Nadine Schrenker (Antwerp / BE), Stefano Toso (Genova / IT), Chu-Ping Yu (Antwerp / BE), Bapi Pradhan (Leuven / BE), Elke Debroye (Leuven / BE), Maarten Roeffaers (Leuven / BE), Johan Hofkens (Leuven / BE), Liberato Manna (Genova / IT), Johan Verbeeck (Antwerp / BE), Sandra van Aert (Antwerp / BE), Sara Bals (Antwerp / BE)
Abstract text (incl. figure legends and references)

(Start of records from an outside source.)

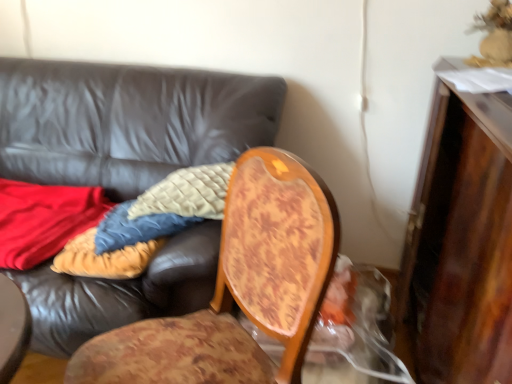 Question: Should I look upward or downward to see wooden chair at center?

Choices:
 (A) up
 (B) down

Answer: (B)

Question: Is there a large distance between wooden chair at center and leather couch at center?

Metal halide perovskites (MHP) are promising semiconductors for the next generation of optoelectronic devices. Due to their tunable bandgap, they fulfil the requirement for various applications, including solar cells, light-emitting diodes, lasers and photodetectors. Unfortunately, MHPs still lack of long-term stability. Degradation occurs due to their phase instability and under environmental triggers, such as moisture and oxygen. In order to be able to extend the life time of MHPs a fundamental understanding of degradation mechanisms is required. To investigate these mechanisms we apply in situ HRSTEM under oxygen and moisture. Another challenge for TEM investigations of MHPs is their high electron beam sensitivity. Therefore, we developed low-dose protocols using integrated differential phase contrast (iDPC)1, see Fig.1b. Hence, we are able to investigate the MHP without degradation due to Pb-cluster formation or amorphization and quantitatively interpret the STEM images using statistical parameter estimation theory. For heterostructures, consisting of perovskite nano cubes and a chalcohalide, we applied the described STEM techniques to study the interface nature (Fig. 1c,d)2. Interestingly, the cationic subnetwork of Pb and Cs is maintained through the interface, which results in an epitaxial relationship. We also found that the perovskite can be used as disposable epitaxial template for the phase-selective synthesis of lead sulfochloride nanocrystals. Furthermore, in order to study perovskites with organic cations as well as the exchange of cations or halides, we utilize 4D STEM data sets to retrieve the phase information via integration center of mass (iCOM) reconstructions. This enables us to study the organic cations, which would not be possible using HAADF imaging. The developed methods provide important insights into the structure of the perovskites and enable in situ TEM investigations, which are essential to improve the properties and increase their chemical stability.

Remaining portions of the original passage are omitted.